Hukuk Genel Kurulunda yapılan görüşmeler sırasında, davacıyı kendi hatalı işlemi nedeniyle yıllarca sigortalı sayan Kurumun, davacıya sigortalı olduğu inancı ve güvenini verdikten ve uyuşmazlık konusu döneme ilişkin primleri tahsil ederek uyuşmazlık çıkarmaksızın uzun süre kullandıktan sonra sigortalılık sürelerini iptalinin kabulünün mümkün bulunmadığı, Medeni Kanunun 2. maddesi uyarınca davacının iyiniyetinin korunmasının ve uyuşmazlık konusu dönemde sigortalı sayılmasının gerektiği, bu nedenle yerel Mahkeme direnme kararının onanmasının doğru olacağı ileri sürülmüş ise de bu görüş kurul çoğunluğu tarafından benimsenmemiştir.
Hal böyle olunca, Hukuk Genel Kurulu’nca da benimsenen Özel Daire bozma kararına uyulmak gerekirken, önceki kararda direnilmesi usul ve yasaya aykırıdır.

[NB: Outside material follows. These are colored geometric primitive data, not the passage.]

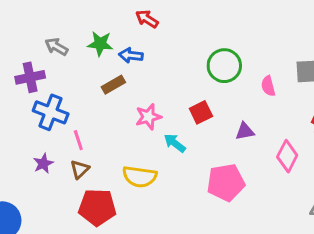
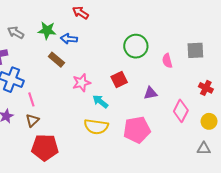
brown rectangle: (113, 85) -> (56, 60), turned 70
yellow semicircle: (140, 177) -> (96, 127), moved

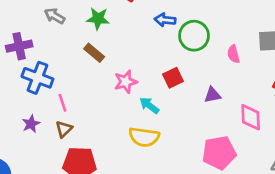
green star: (47, 30) -> (98, 19), moved
gray arrow: (16, 33) -> (55, 16), moved
blue arrow: (69, 39) -> (165, 20), moved
pink diamond: (181, 111) -> (251, 117), turned -30
pink pentagon: (137, 130) -> (219, 153), moved

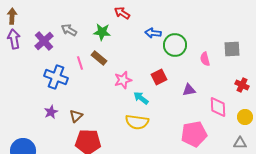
purple cross: (19, 46) -> (44, 41), moved, turned -30
pink line: (62, 103) -> (80, 63), moved

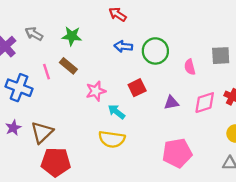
red arrow: (122, 13) -> (118, 14), moved
blue arrow: (153, 33) -> (123, 46), moved
pink diamond: (218, 107) -> (205, 103), moved, turned 75
brown triangle: (76, 116) -> (42, 132), size x1.5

Bu nedenle direnme kararı bozulmalıdır.
S O N U Ç: Davalı ... vekilinin temyiz itirazlarının kabulü ile direnme kararının yukarıda gösterilen nedenlerden dolayı BOZULMASINA, karar düzeltme yolu kapalı olmak üzere, 31.05.2017 gününde oyçokluğu ile karar verildi.